2. GENERAL MANDATE TO ISSUE SHARES
At the AGM, an ordinary resolution will be proposed to grant the Directors a general and unconditional mandate to allot, issue and deal with new Shares up to a maximum of 20% of the aggregate nominal value of the issued share capital of the Company as at the date of passing such resolution. Another ordinary resolution will be proposed to increase the aforesaid 20% limit by the amount of any Shares repurchased by the Company under the authority of the Repurchase Mandate up to a maximum of 10% of the aggregate nominal value of the issued share capital of the Company as at the date of passing of such resolution.
3. GENERAL MANDATE TO REPURCHASE SHARES
At the AGM, an ordinary resolution will be proposed that the Directors be granted the Repurchase Mandate to exercise all powers of the Company to repurchase Shares not exceeding 10% of the aggregate nominal value of the issued share capital of the Company as at the date of passing of such resolution. The Company’s authority is restricted to the purchase of the Company’s securities on the Stock Exchange and otherwise in accordance with the Listing Rules.

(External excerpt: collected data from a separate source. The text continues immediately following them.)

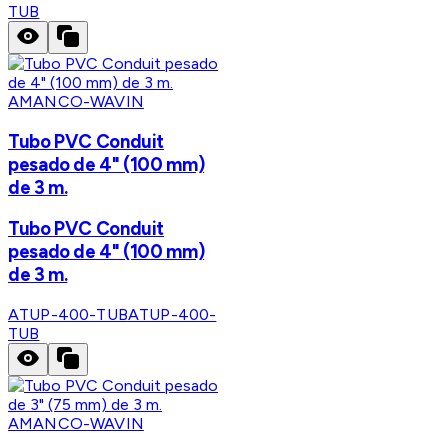
TUB
AMANCO-WAVIN
Tubo PVC Conduit
pesado de 4" (100 mm)
de 3 m.
Tubo PVC Conduit
pesado de 4" (100 mm)
de 3 m.
ATUP-400-TUB
ATUP-400-
TUB
AMANCO-WAVIN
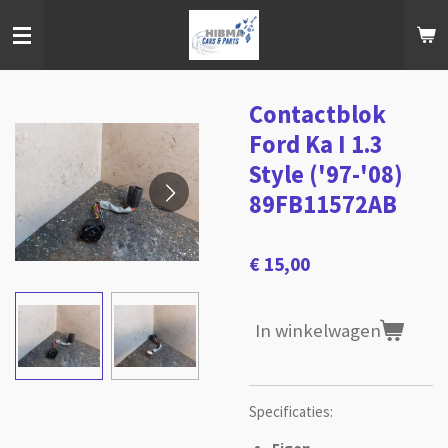
Ga
direct
naar
de
hoofdinhoud
Contactblok
Ford Ka I 1.3
Style ('97-'08)
89FB11572AB
€ 15,00
In winkelwagen
Specificaties:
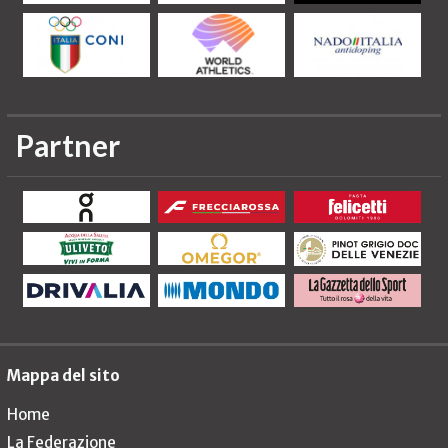
Partner
Mappa del sito
Home
La Federazione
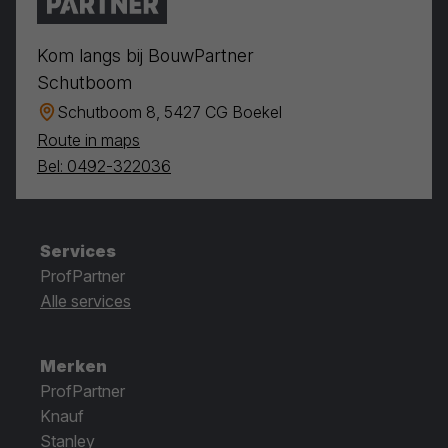
Kom langs bij BouwPartner
Schutboom
Schutboom 8, 5427 CG Boekel
Route in maps
Bel: 0492-322036
Services
ProfPartner
Alle services
Merken
ProfPartner
Knauf
Stanley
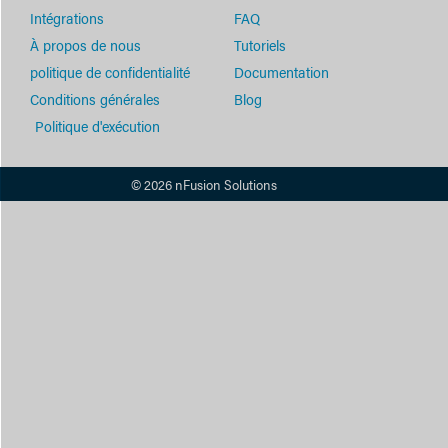
Intégrations
FAQ
À propos de nous
Tutoriels
politique de confidentialité
Documentation
Conditions générales
Blog
Politique d'exécution
© 2026 nFusion Solutions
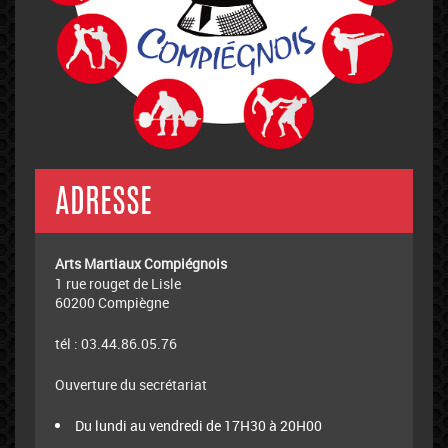
ADRESSE
Arts Martiaux Compiégnois
1 rue rouget de Lisle
60200 Compiègne
tél : 03.44.86.05.76
Ouverture du secrétariat
Du lundi au vendredi de 17H30 à 20H00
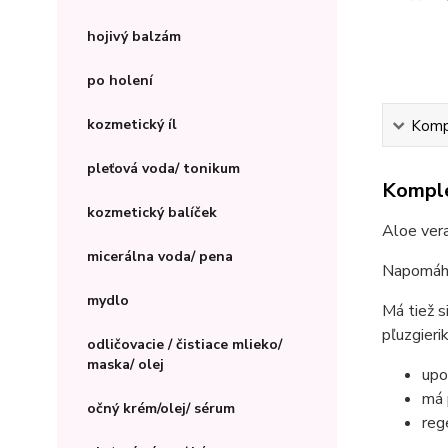
hojivý balzám
po holení
kozmetický íl
Kompl
pleťová voda/ tonikum
Komple
kozmetický balíček
Aloe vera
micerálna voda/ pena
Napomáha
mydlo
Má tiež s
pľuzgieri
odličovacie / čistiace mlieko/
maska/ olej
upo
má 
očný krém/olej/ sérum
reg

In accordance with the Share Repurchase Rules, which regulate the repurchase by companies with a primary listing on the Stock Exchange of their own securities, the Company is required to send to Shareholders an explanatory statement containing information reasonably necessary to enable Shareholders to make an informed decision on whether to vote for or against the resolution to approve the purchase by the Company of its own Shares. This explanatory statement is set out in Appendix I to this circular.
4. RE-ELECTION OF DIRECTORS
Pursuant to the Articles, Mr. Liu Xiaoting, Mr. Leung Hok Lim and Mr. Feng Qiang will retire from office at the AGM and, being eligible, offer themselves for re-election. Details of such Directors required to be disclosed under the Listing Rules are set out in Appendix II to this circular.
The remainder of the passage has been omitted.